I don’t quite have a routine yet. Maybe once I do, I won’t feel the need to blog every two days or so, but right now, everything I do is so new and interesting that I immediately want to blog about it.
This weekend was filled with sightseeing, meeting new people, and starting to gain a level of comfort in my new home. Liz and Michael, who graduated with me from Grove City College this past year, arrived on Friday night from Zhucheng where they are also teaching preschool. Michael has been here since February and speaks some Chinese, which was helpful, while Liz has only been here since September and speaks no Chinese, so we bonded a lot over that. It was wonderful chatting with them and trading China stories as only foreigners who have lived in China can. He and Liz are the only foreigners in their tiny town of one million people, so Liz especially has been feeling isolated. While I frequently get stares in Qingdao–because I am white–the frequency is nothing compared to what they experience. Michael even joked that he caused an accident because drivers were staring at him . . . a story which is truer than you would expect. I think they were as happy and I was to be able to get together in Qingdao.
On Saturday morning, Liz and I took the buses all by ourselves to downtown Qingdao for some coffee and shopping. This was my first time to really explore the downtown area, and it was a beautiful day, even though the pollution levels were still a little high.

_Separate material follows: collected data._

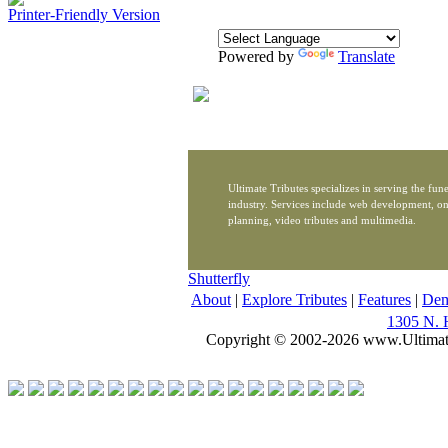
Printer-Friendly Version
Powered by
Translate
Ultimate Tributes specializes in serving the fune
industry. Services include web development, on
planning, video tributes and multimedia.
Shutterfly
About
|
Explore Tributes
|
Features
|
De
1305 N. 
Copyright © 2002-2026 www.Ultimat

Qingdao hosted the Olympic sailing competitions during the Beijing Olympics of 2008. Consequently, the marina is beautiful. I spent a good hour wandering along the quay, taking pictures and enjoying the almost refreshing sea breeze.
On Sunday we attended a house church for foreigners. My friend Nicole told me that the police once barged in during a service to make sure there were no Chinese citizens in attendance. Its a very different way of thinking than we, as Americans, are used to.
Its incredible the number of ex-pats I’ve met in the past week and a half. I already feel like I have a strong community surrounding me, and I hope to continue to grow these relationships.
Sunday night, I got a call at 6:30PM from my boss, Kirk. He told me there was a play starting at a coffee shop in a half hour and if I wanted to join him and Sheena, I could jump in a taxi and he could talk to the driver for me. I stared at my phone for a while, trying to decide whether or not I wanted to go out again that evening into a scary city all by myself for the first time. I have known for years that when I am tired and don’t feel like going out for a stupid reason, I just need to grit my teeth and go out, and I never regret it. If I choose not to go out, being an extrovert, I always regret it.
So I grit my teeth, hailed a taxi, and handed the phone to the driver. I officially took my first taxi by myself with no problems, which made me feel so much more confident in myself. This decision to jump in the taxi led to some awesome events that would affect my life for the next 24 hours.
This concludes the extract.